Sebelum pulang kerja, ada teman kantor yang mengajak makan malam bersama-sama dengan orang dari divisi IT. Pada awal rencana, waktu makan malam adalah 7.30pm tadi karena menunggu teman yang belum datang dan ada juga teman yang masih telpon dengan boss-nya akhirnya mundur sampai jam 8.30. Terus pada walanya sudah malas sekali untuk ikut, ingin segera pulang karena ngak enak perasaannya (dari tadi pagi Istri saya kok marah-marah terus). Selain itu dari pagi mata di sebelah kanan berkedu terus dan agak perih.
Karena alasan solidaritas, akhirnya iut juga makan malam. Sebelum berangkat makan malam notebook dan tas sudah disiapkan karena rencanya sehabis makan malam ingin langsung pulang. Selama makan malam tidak ada hal yang luar biasa, ngobrol seperti biasa.
Selesai makan malam langsung pulang ke rumah dengan berjalan kaki. Selama di perjalanan ada satu hal yang sangat menganggu pikirian saya. Sebelumnya saya mencoba untuk melamar kembali di perusahaan lama dan akhirnya diterima, tapi ada sayu hal yang sangay menganggu yaitu perusahaan saya lama ingin saya bergabung pada petengahan December, sedangkan di perusahaan saya sekarang saya harus one month notice, artinya saya bisa bergabung akhir December. Perusahaan saya yang lama tetap bersikeras untuk joint pertenaghan December, intinya ya apa tidak.

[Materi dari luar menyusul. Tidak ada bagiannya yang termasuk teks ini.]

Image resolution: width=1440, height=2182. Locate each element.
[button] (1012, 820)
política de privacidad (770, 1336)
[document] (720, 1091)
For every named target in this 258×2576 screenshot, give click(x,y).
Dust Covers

Beberapa hari terakhir ini, hl itu sangat menganggu saya. Hari ini saya ingin sampai rumah berdiskusi dengan istri mengenai hal ini. Apakah diterima apa tidak. Saya ingin mendaatkan pertimbangan dari istri karena ini berkaitan dengan masa depan saya, dia, dan anak saya.

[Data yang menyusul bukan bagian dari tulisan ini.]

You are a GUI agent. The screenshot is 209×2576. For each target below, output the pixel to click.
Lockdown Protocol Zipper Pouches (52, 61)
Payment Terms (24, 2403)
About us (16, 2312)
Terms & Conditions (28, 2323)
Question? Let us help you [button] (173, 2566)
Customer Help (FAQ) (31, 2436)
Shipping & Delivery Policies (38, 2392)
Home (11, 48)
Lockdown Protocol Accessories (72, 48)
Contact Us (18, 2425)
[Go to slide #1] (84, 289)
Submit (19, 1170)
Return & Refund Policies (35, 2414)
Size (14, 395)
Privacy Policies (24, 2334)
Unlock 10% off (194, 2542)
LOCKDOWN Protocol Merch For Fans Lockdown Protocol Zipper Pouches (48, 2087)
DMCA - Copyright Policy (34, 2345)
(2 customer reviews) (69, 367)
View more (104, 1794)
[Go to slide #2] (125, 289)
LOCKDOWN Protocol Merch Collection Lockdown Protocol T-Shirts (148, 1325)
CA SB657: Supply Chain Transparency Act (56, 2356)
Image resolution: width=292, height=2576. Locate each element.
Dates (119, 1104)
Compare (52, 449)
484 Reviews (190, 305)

Sampai di rumah istri sedang setrika, saya tanya si Kakak dimana kok ngak ada suaranya, dia biang kakak tidur. Saya bilang ayah ingin diskusi apakah dia lelah apakah ngak kalau diajak diskusi. Saya mulai cerita menegani permasalah apa yang saya alami saat ini. Sambil setrika dia bilang terserah.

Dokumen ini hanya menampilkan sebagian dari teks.